# GWAS on Resting Heart Rate

Ravi Mandla


## Data Download and Parsing

We downloaded our data from the UK Biobank, an online collection of biological information on ~500,000 indviduals. All non-genotyping data is stored in a giant csv file, which we parsed to only isolate characteristics of interest. We were specifically interested in heart rate, age, BMI, sex, and ethnicity. These data are stored under data-field ID 102, 21001, 21003, 31, and 21000 respectively.

In the giant csv file, there are multiple columns per ID, corresponding to repeat assessments of said characteristics (see https://biobank.ctsu.ox.ac.uk/~bbdatan/Repeat_assessment_doc_v1.0.pdf). To navigate multiple data points per characteristic, we averaged all repeat assessments per column. 

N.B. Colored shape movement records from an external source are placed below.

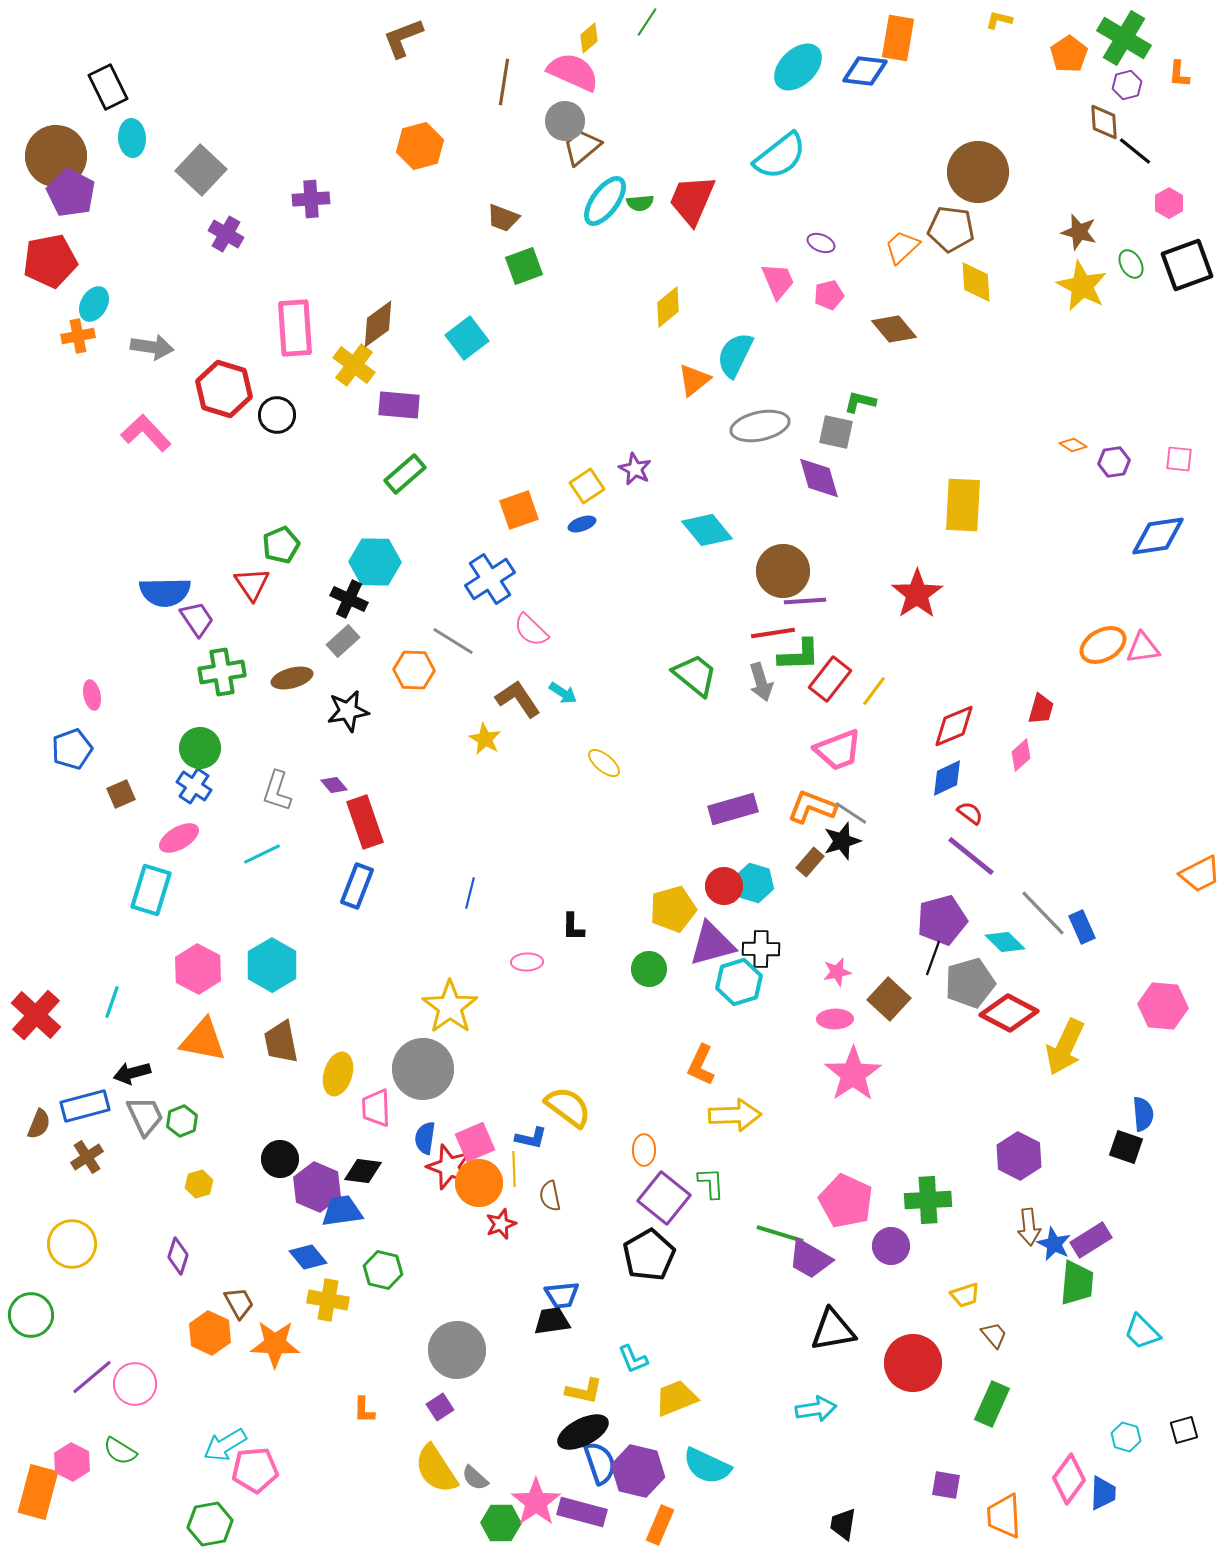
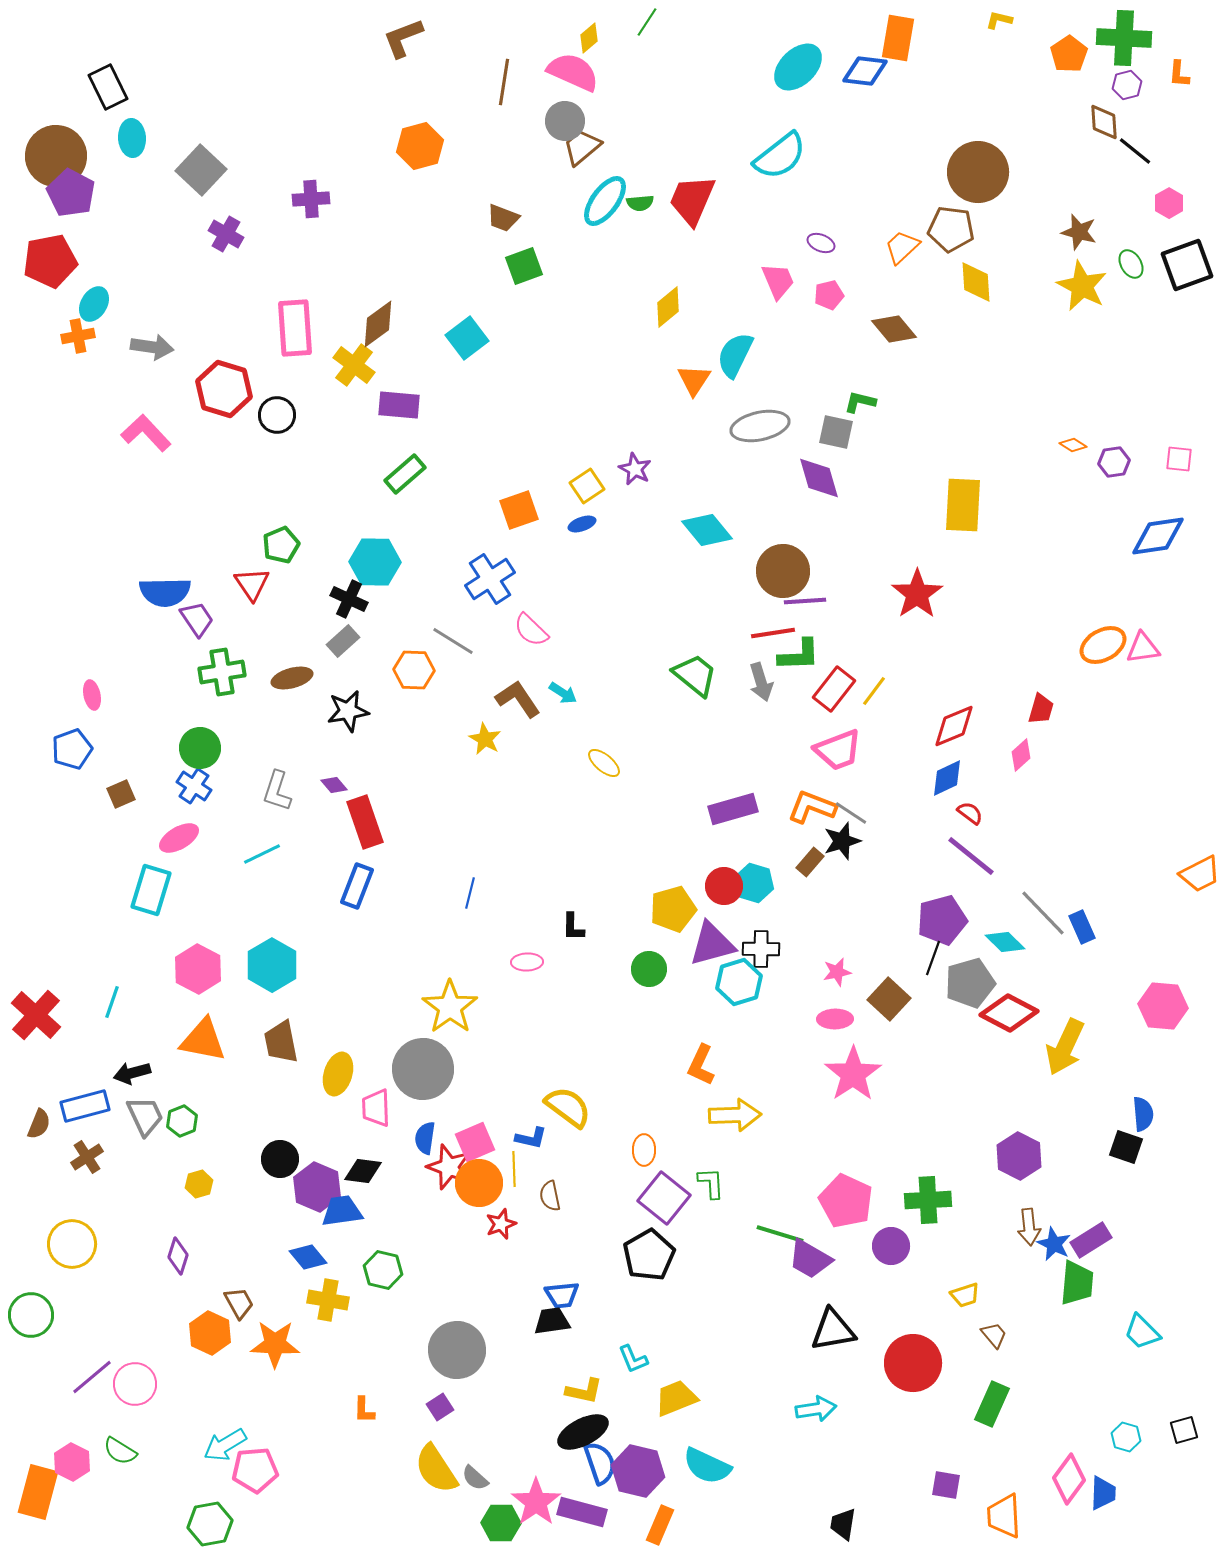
green cross at (1124, 38): rotated 28 degrees counterclockwise
orange triangle at (694, 380): rotated 18 degrees counterclockwise
red rectangle at (830, 679): moved 4 px right, 10 px down
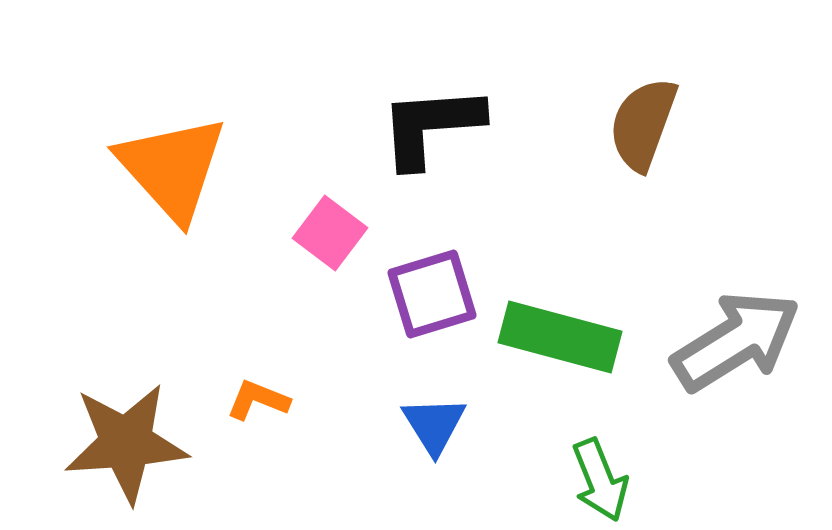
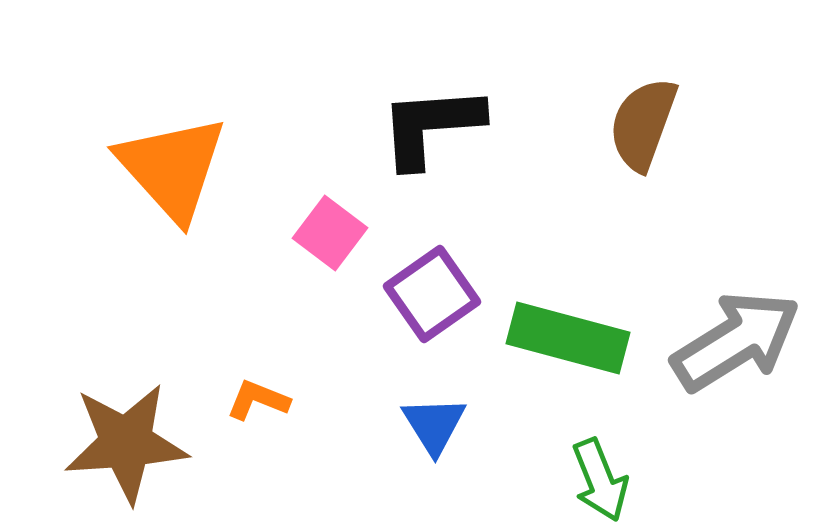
purple square: rotated 18 degrees counterclockwise
green rectangle: moved 8 px right, 1 px down
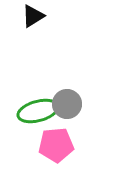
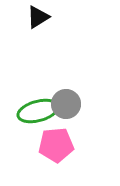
black triangle: moved 5 px right, 1 px down
gray circle: moved 1 px left
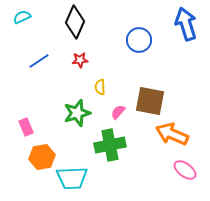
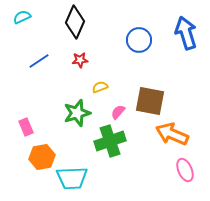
blue arrow: moved 9 px down
yellow semicircle: rotated 70 degrees clockwise
green cross: moved 4 px up; rotated 8 degrees counterclockwise
pink ellipse: rotated 30 degrees clockwise
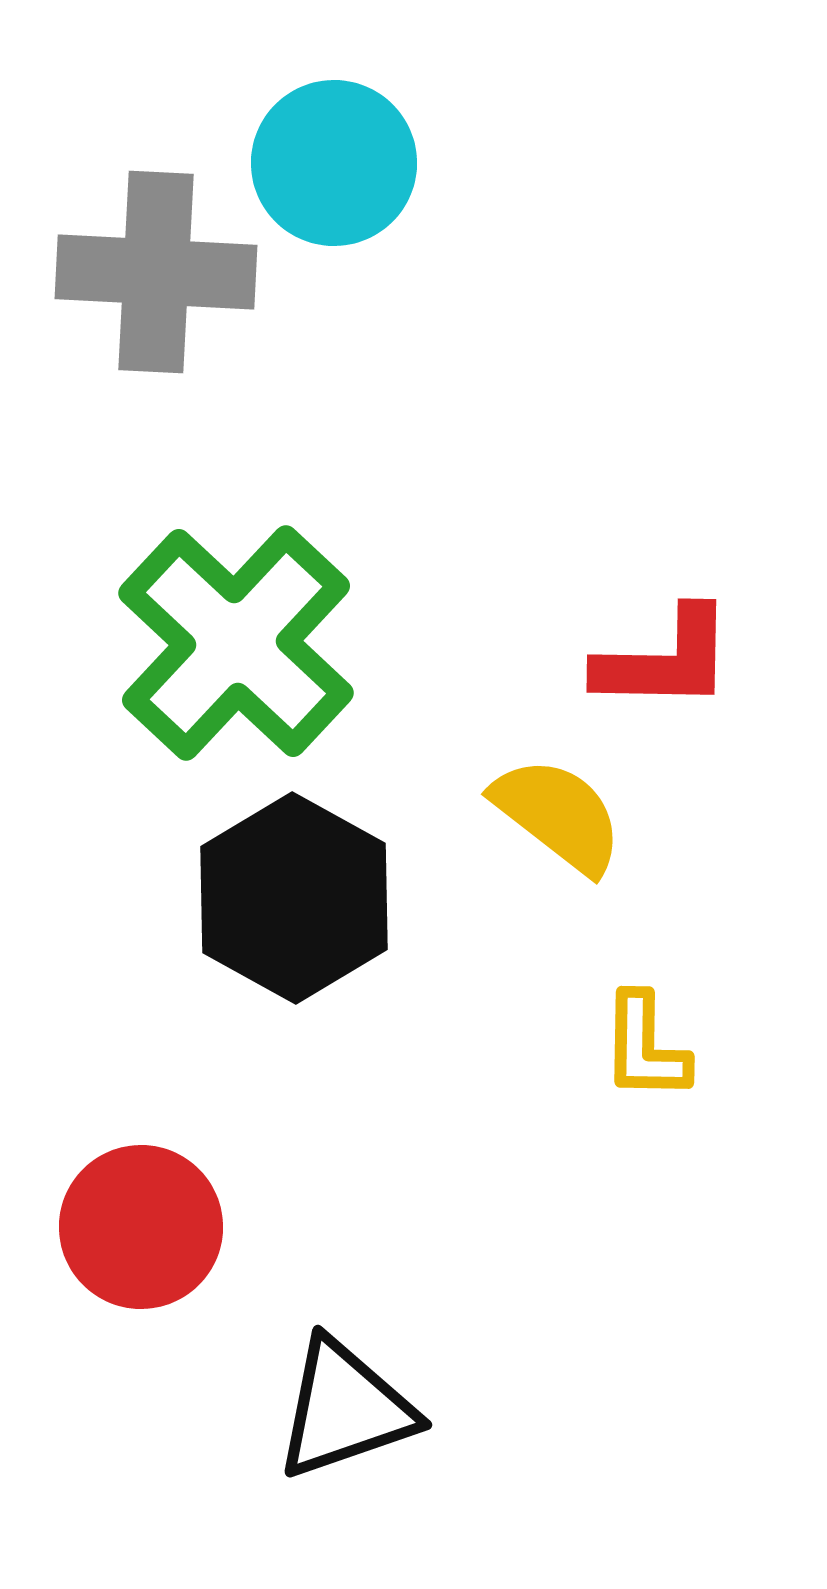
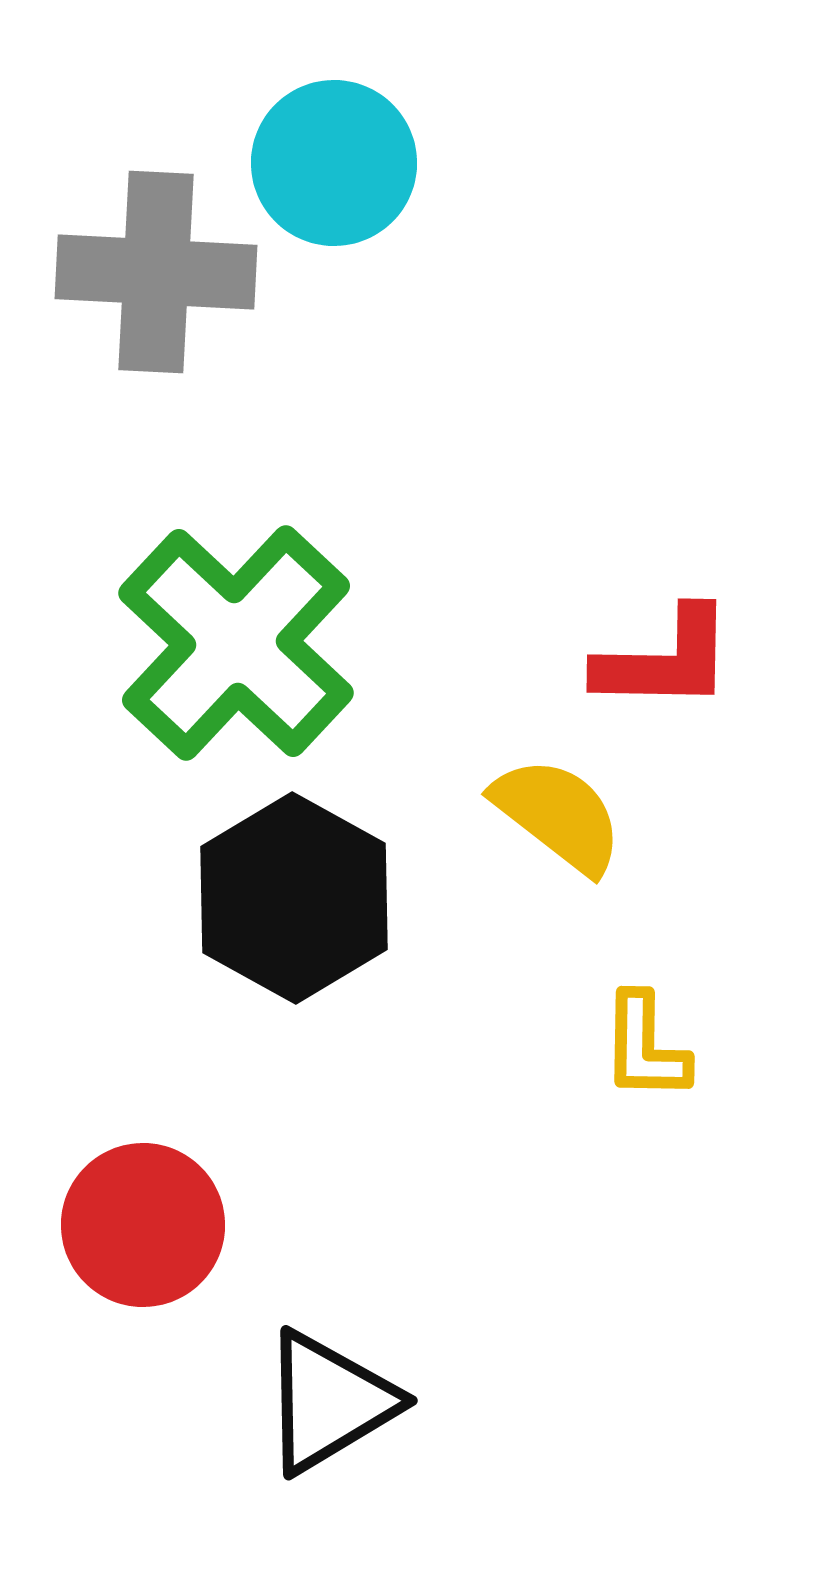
red circle: moved 2 px right, 2 px up
black triangle: moved 16 px left, 7 px up; rotated 12 degrees counterclockwise
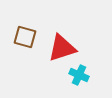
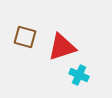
red triangle: moved 1 px up
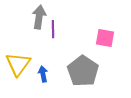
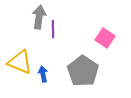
pink square: rotated 24 degrees clockwise
yellow triangle: moved 2 px right, 2 px up; rotated 44 degrees counterclockwise
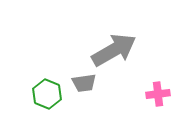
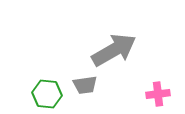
gray trapezoid: moved 1 px right, 2 px down
green hexagon: rotated 16 degrees counterclockwise
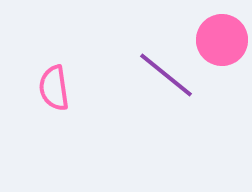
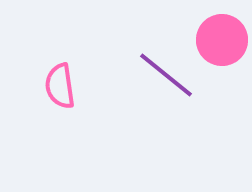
pink semicircle: moved 6 px right, 2 px up
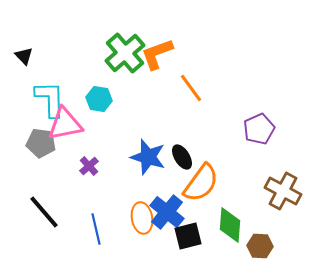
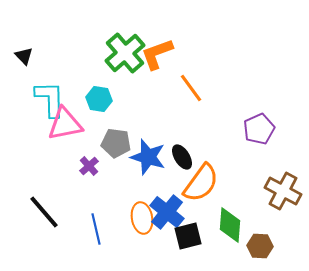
gray pentagon: moved 75 px right
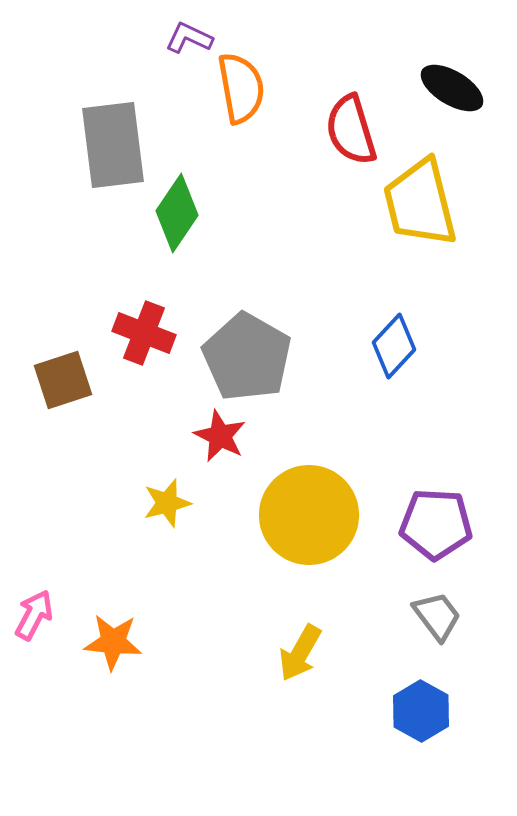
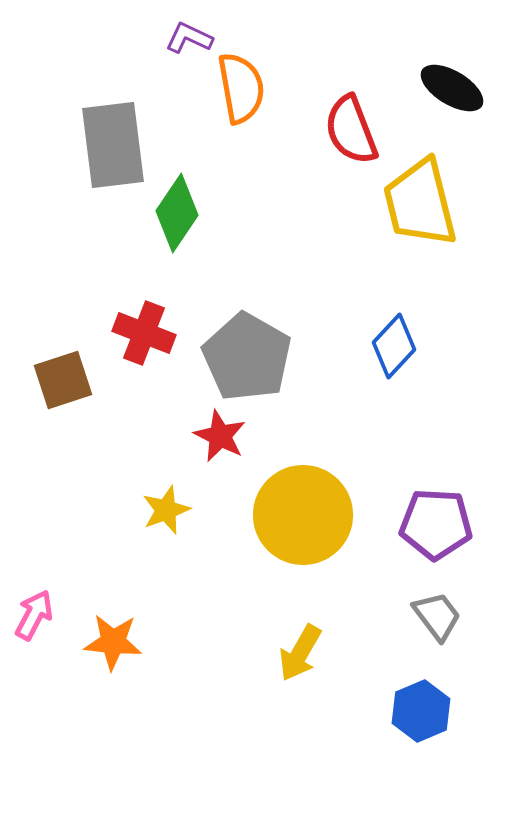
red semicircle: rotated 4 degrees counterclockwise
yellow star: moved 1 px left, 7 px down; rotated 6 degrees counterclockwise
yellow circle: moved 6 px left
blue hexagon: rotated 8 degrees clockwise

To reduce bias introduced through population differences due to ethnicity, we restricted our analysis to only individuals who self-reported as "White" according to data-field 21000. This includes "White", "British", "Irish", or "Other White Background".

Genotyping data was downloaded into PLINK BED/BIM/FAM files using [ukbgene](http://biobank.ndph.ox.ac.uk/showcase/download.cgi?id=665&ty=ut). There is one trio of PLINK files per chromosome, containing SNP data on all individuals with genoytping data (488,377 individuals).

## PCA

To control for possible population stratification, PCA was used to generate 10 principal components to include as coviarates in our analysis. To do so, individuals with genotyping, heart rate, BMI, sex, and age data who identified as "White" were isolated into separate BED/BIM/FAM files for a total of 420,553 individuals.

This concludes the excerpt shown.